28. Juli 2013

Wenn die Nacht beginnt. Sternenseelen 1 von Kerstin Pflieger



Klapptext: 
Weil Lillys Mutter mit ihrem neuen Freund zusammenziehen wollte, sitzt Lilly jetzt in der Provinz fest – weit weg von ihren Freunden. Aber es gibt einen Lichtblick: ihr Mitschüler Raphael, der es Lilly gleich angetan hat, obwohl er sie vor ein Rätsel stellt. Über Tag ist er abweisend, doch sobald es Nacht wird, verführerisch charmant. Als ihr Stiefbruder dann in einen Autounfall verwickelt wird, zeigt sich Raphaels wahres Ich, und Lilly entdeckt sein unglaubliches Geheimnis …
Quelle: Goldmann Verlag

Meine Meinung:
Nach dem Tod von Lillys Vater hat ihre Mutter das erste Mal wieder einen Partner, mit dem sie es ernst meint. Deshalb ziehen Lilly und ihre Mutter Moni zu deren neuem Freund Thomas und dessen Sohn Samuel. Thomas ist Lehrer an einem Internat und ihre Mutter arbeitet dort als Sekretärin. Lilly und Samuel gehen beide an das Internat, in dem ihre Eltern arbeiten. Lilly fühlt sich unter den reichen Schülern nicht so wohl, findet aber trotzdem schnell Freunde. Einer ihrer Schüler hat es ihr besonders angetan, Raphael. Der scheint sich aber nicht für sie zu interessieren. Doch nachts, wenn die Sonne untergegangen ist, scheint auch sich zu ihr hingezogen zu fühlen. Lilly hat keine Ahnung wie sie das deuten soll. Dann hat ihr Stiefbruder Samuel einen Unfall und beninnt sich sehr seltsam, völlig verändert. Raphael offenbart Lilly seine wahre Identität und von da an ist alles völlig anders.

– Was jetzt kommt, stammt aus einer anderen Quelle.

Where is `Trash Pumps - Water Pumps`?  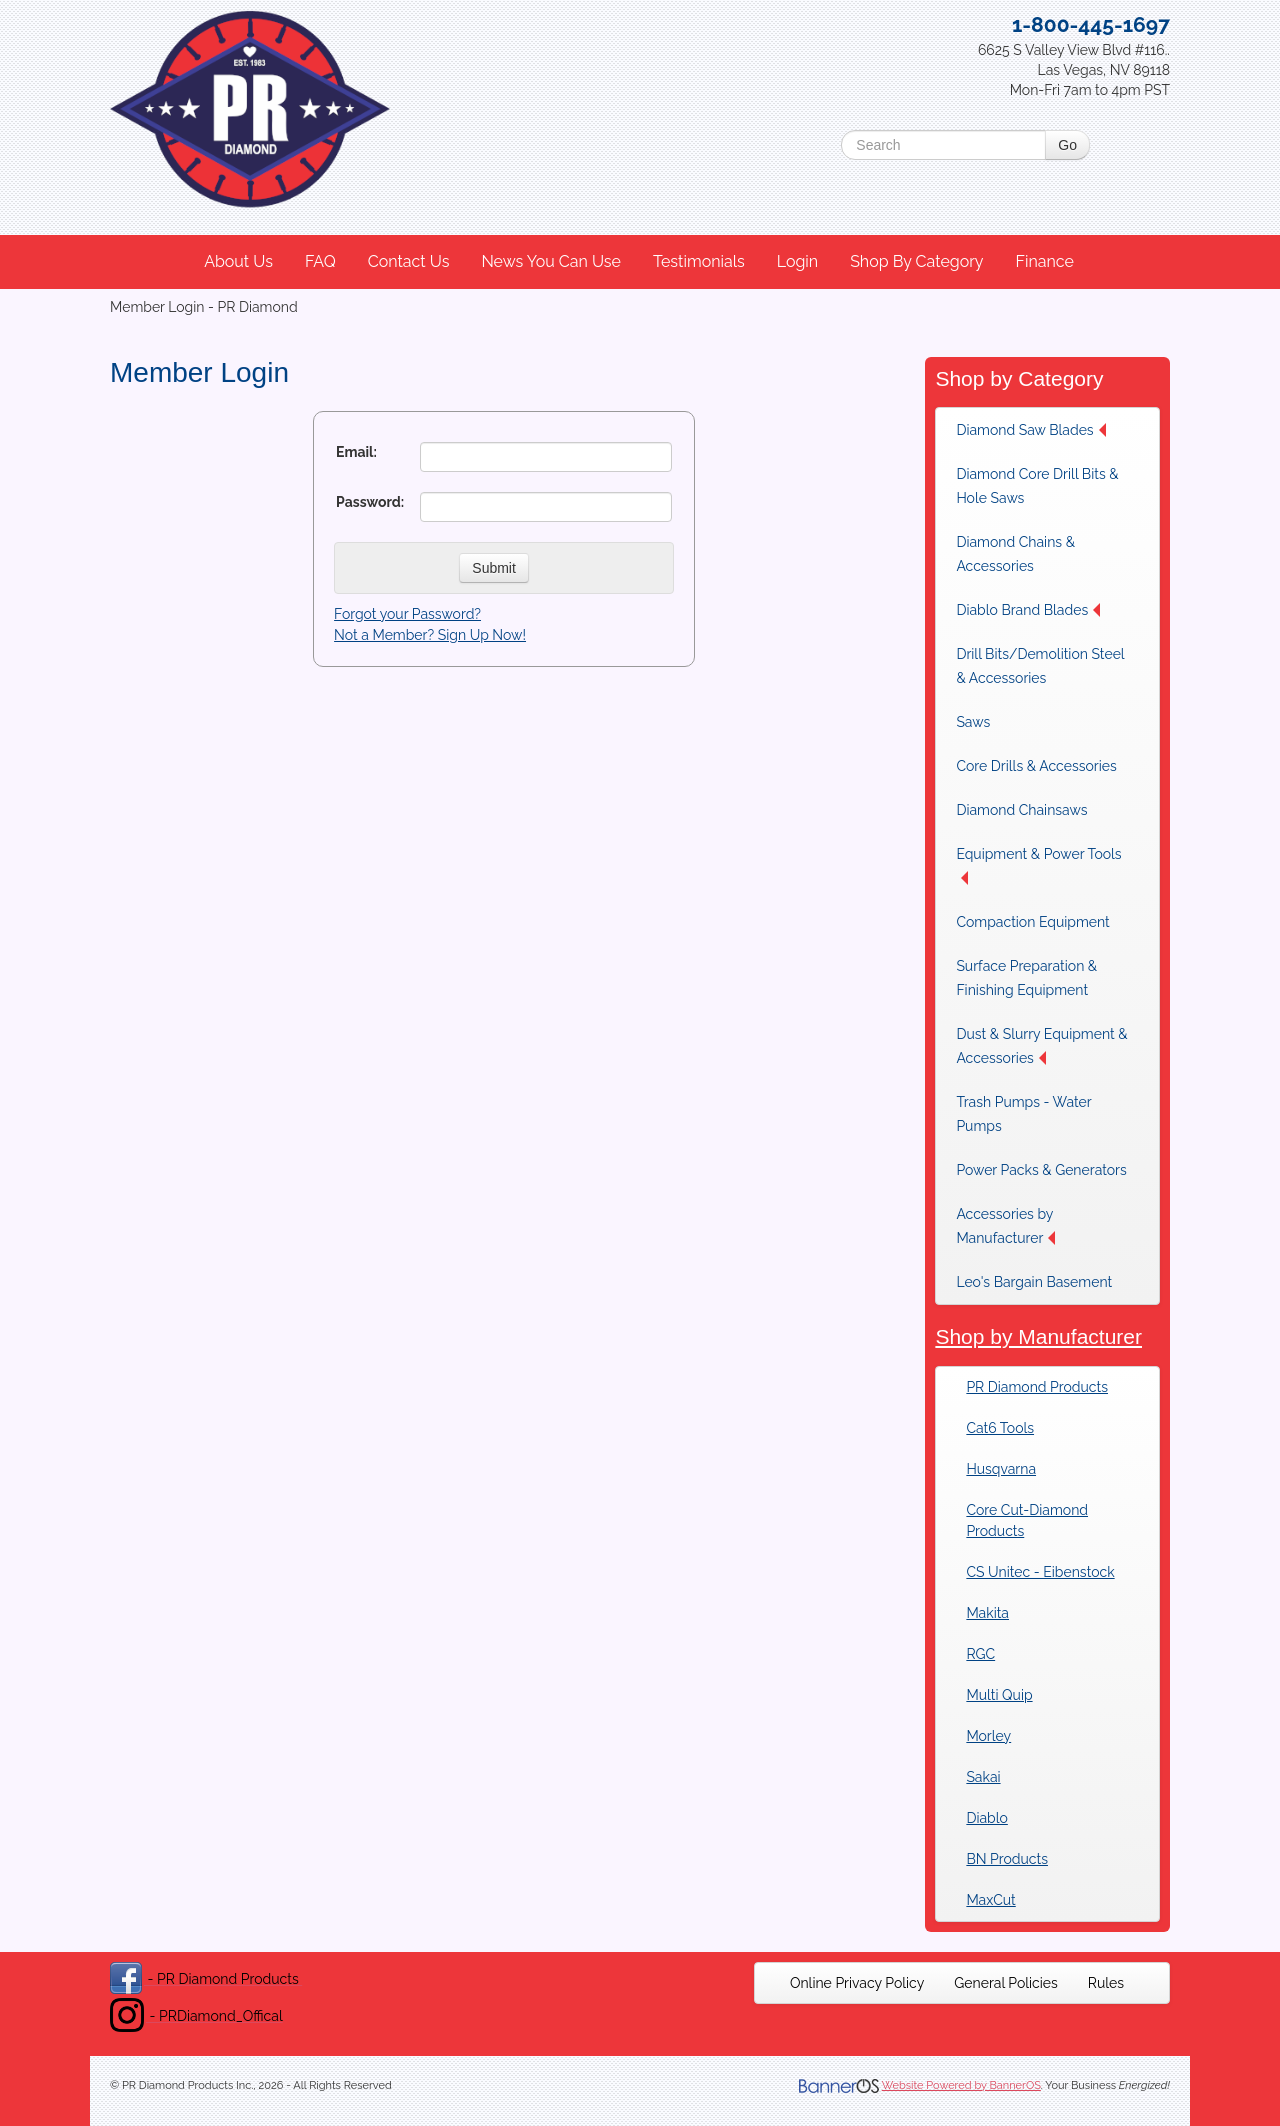 Trash Pumps - Water Pumps is located at coordinates (1023, 1114).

Das Buch lässt mich mit gemischten Gefühlen zurück. Einerseits fand ich die Idee mit den Sternenseelen und Sternenbestien sehr interessant und neuartig, anderseits gab es zu viele Dinge, die einfach nicht gepasst haben und unlogisch waren. Außerdem konnte mich die Liebesgeschichte überhaupt nicht überzeugen. Viel zu schnell waren Gefühle zwischen den beiden da. Er kann plötzlich nicht mehr ohne sie leben, dabei haben die beiden noch kein einziges Wort gewechselt und haben sich erst einmal getroffen. Das wirkte einfach zu unglaubwürdig und die Liebesbekundungen wirkten einfach nur schnulzig. Am Anfang gab es auch einfach zu viele Ähnlichkeiten mit anderen Büchern, z. B. sitzt Lilly im Unterricht neben Raphael und er ist total abweisend zu ihr. Dieses Szenario habe ich einmal zu oft gelesen.
Achtung Spoiler: Und dann diese Sache, dass die Sternenseelen am Tage ihre Erinnerungen verlieren, die Wirte können sich an nichts erinnern. Ich frage mich natürlich, ob die Wirte das nicht seltsam finden. Immerhin ist Raphael schon 200 Jahre alt und sein Wirt fragt sich nie warum er so alt geworden ist? Das passt hinten und vorne nicht. Und dann diese Sache mit Ansgar, der Sternenbestie, die Lilly erpresst. Warum erzählt sie den anderen nichts von ihm und macht einfach bei seinen Experimenten mit? Woher kommt dieses Amulett von Ansgar? Spoiler Ende. Es gibt für mich einfach zu viele Fragen, die nicht genügend beantwortet werden.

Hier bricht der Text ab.